For gaming? If so, overclocking for gaming on a Haswell chip, not really. Unless your chip is like Nehalem/Sandy Bridge and still not looking forward to a change yet, maybe overclocking it to 4GHz mark can help in some bottlenecks that you are facing.
Even if you are talking about multi tasking and the above average power users, more cores probably beat higher frequencies. That's why you have those 12/16 core Xeon monsters but they run at 3GHz speeds. And not to mention, dual CPU supporting mobos. Plug 2x 16 core Xeons on that mobo and you have a 32cores/64threads powerhouse to grind whatever you are churning out.

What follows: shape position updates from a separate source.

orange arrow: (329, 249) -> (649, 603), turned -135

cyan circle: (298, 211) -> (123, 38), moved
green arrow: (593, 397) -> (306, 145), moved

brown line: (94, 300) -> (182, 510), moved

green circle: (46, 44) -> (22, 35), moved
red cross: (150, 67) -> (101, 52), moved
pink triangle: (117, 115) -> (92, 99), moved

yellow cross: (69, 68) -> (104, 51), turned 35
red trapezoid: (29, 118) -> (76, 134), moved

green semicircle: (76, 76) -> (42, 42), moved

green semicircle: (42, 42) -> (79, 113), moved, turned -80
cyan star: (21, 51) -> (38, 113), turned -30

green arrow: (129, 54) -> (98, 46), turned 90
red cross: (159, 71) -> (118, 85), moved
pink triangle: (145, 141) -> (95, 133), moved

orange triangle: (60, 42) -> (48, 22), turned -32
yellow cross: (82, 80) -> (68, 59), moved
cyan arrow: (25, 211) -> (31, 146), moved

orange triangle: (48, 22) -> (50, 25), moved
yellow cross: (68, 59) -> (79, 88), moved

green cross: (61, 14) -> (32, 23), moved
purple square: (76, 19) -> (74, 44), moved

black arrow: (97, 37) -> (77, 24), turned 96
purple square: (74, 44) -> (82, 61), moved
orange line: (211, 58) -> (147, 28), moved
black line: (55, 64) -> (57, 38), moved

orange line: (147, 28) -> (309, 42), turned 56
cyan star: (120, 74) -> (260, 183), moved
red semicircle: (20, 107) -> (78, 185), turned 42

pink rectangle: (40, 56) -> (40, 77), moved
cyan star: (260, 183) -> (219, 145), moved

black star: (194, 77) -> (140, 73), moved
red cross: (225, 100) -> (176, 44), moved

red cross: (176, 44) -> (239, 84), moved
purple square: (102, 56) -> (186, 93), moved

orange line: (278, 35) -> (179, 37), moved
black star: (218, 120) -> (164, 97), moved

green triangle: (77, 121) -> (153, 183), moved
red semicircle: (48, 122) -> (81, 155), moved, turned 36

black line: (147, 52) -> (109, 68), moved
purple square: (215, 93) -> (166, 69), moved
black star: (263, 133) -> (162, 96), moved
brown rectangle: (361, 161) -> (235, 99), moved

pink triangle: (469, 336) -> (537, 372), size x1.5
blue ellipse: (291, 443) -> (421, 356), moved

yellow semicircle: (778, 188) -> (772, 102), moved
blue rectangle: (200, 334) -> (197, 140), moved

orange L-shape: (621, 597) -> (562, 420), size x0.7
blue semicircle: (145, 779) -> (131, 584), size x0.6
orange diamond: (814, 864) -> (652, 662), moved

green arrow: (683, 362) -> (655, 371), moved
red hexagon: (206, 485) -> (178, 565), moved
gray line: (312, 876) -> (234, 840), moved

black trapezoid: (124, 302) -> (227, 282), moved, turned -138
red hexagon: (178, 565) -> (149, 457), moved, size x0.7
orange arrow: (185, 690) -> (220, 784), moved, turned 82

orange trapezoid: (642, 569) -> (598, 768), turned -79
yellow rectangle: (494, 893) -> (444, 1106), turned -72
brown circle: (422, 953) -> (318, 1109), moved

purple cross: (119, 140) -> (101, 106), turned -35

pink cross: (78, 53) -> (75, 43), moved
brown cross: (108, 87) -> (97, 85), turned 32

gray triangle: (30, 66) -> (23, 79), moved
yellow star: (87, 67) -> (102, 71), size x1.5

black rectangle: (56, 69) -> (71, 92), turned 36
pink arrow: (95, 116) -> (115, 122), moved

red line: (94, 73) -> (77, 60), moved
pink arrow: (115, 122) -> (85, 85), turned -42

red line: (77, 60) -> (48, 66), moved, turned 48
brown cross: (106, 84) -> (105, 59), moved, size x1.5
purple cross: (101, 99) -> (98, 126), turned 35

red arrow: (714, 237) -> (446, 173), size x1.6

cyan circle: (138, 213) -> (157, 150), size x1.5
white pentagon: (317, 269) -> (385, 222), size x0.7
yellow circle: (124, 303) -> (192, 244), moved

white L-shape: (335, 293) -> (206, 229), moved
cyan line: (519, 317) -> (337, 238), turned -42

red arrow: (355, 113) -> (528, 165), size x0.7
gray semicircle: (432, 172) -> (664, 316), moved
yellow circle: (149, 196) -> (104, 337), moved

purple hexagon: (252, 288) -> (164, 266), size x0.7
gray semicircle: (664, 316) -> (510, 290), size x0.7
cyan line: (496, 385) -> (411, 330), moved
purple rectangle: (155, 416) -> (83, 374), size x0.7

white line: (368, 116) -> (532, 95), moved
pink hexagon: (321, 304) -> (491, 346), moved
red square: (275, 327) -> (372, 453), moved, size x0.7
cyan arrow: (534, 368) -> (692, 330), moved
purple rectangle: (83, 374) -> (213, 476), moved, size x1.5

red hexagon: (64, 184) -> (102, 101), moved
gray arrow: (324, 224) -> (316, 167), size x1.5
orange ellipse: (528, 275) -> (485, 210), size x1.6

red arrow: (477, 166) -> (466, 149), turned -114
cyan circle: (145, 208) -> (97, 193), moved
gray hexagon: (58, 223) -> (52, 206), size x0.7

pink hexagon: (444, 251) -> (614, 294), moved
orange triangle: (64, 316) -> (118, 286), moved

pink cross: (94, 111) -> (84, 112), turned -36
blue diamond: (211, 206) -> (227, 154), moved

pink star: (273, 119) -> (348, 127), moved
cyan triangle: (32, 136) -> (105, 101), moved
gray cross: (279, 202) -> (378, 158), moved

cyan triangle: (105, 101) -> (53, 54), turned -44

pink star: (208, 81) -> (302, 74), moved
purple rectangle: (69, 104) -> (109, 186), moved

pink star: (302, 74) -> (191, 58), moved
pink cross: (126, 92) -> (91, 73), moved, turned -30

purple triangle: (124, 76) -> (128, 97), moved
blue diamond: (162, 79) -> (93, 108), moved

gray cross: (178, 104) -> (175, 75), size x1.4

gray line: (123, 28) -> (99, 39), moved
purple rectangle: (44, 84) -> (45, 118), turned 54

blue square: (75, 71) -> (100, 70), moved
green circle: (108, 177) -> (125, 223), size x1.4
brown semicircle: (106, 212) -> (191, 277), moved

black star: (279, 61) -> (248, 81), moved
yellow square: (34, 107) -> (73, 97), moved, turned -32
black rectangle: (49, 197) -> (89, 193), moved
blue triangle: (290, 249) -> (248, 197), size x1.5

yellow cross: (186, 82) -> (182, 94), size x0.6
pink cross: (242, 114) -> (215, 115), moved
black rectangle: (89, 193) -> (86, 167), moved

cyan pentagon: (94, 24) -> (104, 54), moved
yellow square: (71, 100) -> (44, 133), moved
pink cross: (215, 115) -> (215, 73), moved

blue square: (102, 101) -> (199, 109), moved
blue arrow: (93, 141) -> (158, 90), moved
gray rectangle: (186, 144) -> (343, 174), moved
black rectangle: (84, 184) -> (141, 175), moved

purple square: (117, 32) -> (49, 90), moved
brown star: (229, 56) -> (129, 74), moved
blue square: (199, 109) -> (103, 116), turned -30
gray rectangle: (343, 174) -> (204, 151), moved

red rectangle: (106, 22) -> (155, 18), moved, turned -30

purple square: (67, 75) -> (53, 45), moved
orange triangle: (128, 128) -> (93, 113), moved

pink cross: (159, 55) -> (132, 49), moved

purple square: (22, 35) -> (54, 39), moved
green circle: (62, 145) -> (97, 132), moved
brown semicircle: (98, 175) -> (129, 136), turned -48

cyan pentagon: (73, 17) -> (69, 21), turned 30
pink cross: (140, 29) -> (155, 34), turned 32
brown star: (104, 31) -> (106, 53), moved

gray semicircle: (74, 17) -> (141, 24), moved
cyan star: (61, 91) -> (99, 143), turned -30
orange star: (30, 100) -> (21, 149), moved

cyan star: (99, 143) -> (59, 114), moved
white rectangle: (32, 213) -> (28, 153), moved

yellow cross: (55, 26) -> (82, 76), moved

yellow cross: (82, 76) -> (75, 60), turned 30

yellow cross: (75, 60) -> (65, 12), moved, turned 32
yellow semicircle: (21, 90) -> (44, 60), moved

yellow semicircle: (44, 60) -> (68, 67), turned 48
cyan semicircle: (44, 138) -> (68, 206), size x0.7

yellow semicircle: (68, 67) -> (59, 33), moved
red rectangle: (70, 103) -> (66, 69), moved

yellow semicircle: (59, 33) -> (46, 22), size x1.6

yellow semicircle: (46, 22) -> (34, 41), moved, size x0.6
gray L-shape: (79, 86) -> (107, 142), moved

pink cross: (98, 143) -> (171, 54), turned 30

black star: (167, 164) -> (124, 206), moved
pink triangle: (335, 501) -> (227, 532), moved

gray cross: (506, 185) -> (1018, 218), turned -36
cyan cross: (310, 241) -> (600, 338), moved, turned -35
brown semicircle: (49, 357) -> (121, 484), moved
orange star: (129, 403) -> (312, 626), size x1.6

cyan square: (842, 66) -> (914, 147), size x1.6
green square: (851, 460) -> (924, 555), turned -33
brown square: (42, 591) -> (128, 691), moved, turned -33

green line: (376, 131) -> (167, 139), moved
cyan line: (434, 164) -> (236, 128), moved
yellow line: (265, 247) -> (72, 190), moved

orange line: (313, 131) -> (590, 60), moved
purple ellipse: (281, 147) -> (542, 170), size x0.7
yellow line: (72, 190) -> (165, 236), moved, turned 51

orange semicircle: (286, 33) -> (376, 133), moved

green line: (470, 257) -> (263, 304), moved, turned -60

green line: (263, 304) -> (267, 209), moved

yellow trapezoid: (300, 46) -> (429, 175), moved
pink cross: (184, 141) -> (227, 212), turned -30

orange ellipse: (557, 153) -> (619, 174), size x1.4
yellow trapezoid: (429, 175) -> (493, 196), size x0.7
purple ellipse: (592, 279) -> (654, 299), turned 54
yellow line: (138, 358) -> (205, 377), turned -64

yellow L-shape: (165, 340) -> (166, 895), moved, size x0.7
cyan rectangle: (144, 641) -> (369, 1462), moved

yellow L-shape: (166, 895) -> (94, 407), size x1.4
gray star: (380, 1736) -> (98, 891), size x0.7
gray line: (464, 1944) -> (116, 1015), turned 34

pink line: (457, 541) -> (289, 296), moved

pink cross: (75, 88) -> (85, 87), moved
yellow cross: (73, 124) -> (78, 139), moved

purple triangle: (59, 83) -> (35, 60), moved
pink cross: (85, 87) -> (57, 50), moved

So franking speaking, to me at least, overclocking is something really more of a luxury, and self-satisfaction. For over 90% of the PC users, having a 3.5GHz CPU and a 5GHz CPU doesn't make much of a difference. You still get what you want done. It is like flying Economy class and First Class Suite on the same plane to the same destination. Flying First Class Suite is of cos sibeh shiok. Same as when you got a golden chip and overclocks to 4.8GHz and above for a Haswell chip, that feeling of satisfaction and lanpa song, that's understandable. But you have to evaluate if this is a thing for you and whether the cost is justifiable for you or not.